-- YOUR INSTRUCTIONS --
All lines in the records below with the word "merkintätapaa" must be returned.

-- GIVEN INFORMATION --
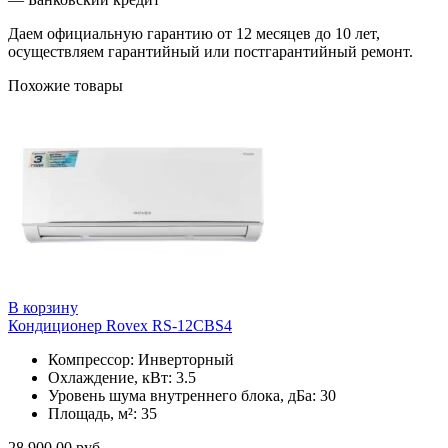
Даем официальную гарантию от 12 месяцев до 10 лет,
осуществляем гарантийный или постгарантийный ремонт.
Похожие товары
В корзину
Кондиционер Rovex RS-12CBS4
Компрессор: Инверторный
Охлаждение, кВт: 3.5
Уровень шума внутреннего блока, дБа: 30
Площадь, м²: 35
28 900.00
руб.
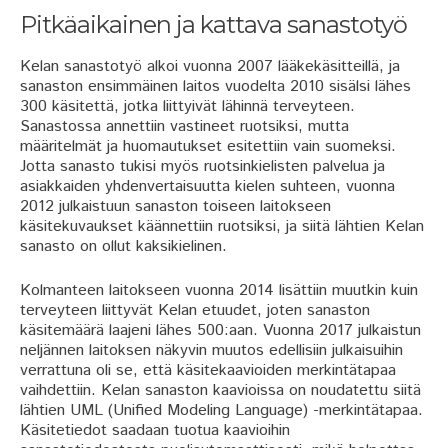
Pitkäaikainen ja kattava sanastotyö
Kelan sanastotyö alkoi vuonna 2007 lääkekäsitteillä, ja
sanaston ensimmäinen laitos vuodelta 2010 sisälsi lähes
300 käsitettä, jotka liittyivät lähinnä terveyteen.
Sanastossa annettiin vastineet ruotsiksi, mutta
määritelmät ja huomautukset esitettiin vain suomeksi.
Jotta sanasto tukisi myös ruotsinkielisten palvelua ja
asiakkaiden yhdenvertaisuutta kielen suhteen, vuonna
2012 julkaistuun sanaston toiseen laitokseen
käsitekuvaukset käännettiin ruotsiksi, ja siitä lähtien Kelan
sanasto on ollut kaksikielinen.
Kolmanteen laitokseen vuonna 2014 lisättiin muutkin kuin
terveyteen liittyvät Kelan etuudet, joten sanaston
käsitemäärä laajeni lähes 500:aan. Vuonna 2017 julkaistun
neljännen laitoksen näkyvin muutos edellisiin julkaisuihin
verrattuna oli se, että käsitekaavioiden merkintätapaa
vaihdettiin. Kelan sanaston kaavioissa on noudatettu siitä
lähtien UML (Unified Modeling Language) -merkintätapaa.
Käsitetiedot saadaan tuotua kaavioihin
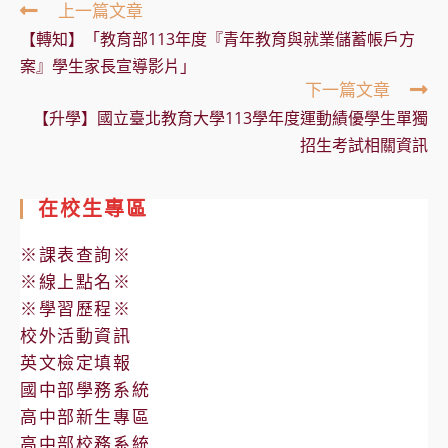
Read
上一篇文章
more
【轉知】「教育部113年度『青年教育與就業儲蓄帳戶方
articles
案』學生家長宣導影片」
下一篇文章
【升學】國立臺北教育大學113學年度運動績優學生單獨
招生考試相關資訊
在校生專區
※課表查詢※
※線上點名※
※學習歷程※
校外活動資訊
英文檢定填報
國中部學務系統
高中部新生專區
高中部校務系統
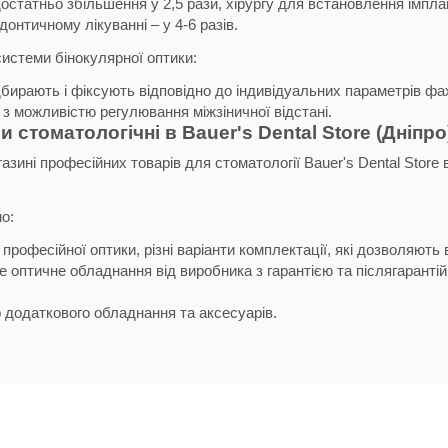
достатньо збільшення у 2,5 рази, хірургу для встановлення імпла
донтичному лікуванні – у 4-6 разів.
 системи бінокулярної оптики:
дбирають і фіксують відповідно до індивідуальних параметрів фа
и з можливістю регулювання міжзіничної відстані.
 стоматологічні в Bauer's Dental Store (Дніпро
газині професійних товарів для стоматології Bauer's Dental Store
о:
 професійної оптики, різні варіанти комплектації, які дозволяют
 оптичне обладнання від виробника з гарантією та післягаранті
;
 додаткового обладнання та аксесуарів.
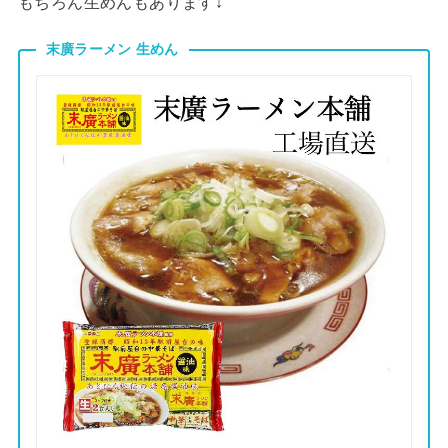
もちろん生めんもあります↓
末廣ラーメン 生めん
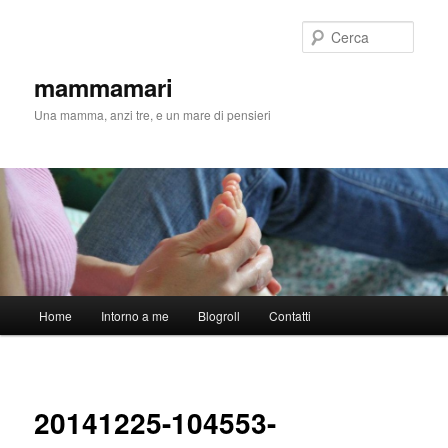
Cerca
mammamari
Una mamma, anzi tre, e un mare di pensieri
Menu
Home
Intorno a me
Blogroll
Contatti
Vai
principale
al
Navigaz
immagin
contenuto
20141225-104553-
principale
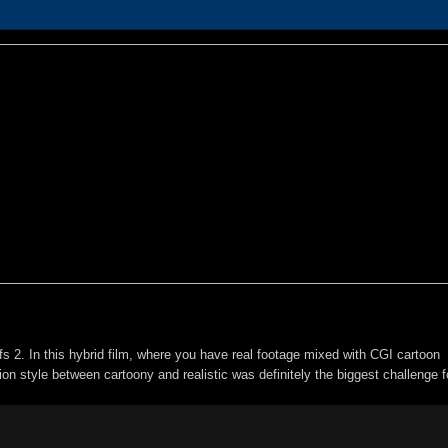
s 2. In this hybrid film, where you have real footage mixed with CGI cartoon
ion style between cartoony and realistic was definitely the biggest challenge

--

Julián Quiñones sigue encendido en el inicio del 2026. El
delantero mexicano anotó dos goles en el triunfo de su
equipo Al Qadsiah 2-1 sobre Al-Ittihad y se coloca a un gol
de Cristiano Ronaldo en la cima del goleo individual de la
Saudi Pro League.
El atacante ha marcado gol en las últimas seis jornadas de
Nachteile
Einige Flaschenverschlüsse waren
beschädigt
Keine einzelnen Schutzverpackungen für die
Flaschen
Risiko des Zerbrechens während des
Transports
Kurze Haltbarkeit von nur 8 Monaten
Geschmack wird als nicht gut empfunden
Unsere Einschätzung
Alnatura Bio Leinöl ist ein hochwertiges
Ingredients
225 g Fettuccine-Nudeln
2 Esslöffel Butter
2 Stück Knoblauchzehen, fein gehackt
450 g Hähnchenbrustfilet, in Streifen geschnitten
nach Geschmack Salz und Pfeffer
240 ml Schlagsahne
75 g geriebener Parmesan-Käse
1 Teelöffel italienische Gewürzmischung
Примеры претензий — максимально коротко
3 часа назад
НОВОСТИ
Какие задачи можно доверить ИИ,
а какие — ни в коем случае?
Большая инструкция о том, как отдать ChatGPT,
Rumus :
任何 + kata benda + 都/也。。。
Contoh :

-- OUTPUT FOR THIS EXERCISE --
verrattuna oli se, että käsitekaavioiden merkintätapaa
lähtien UML (Unified Modeling Language) -merkintätapaa.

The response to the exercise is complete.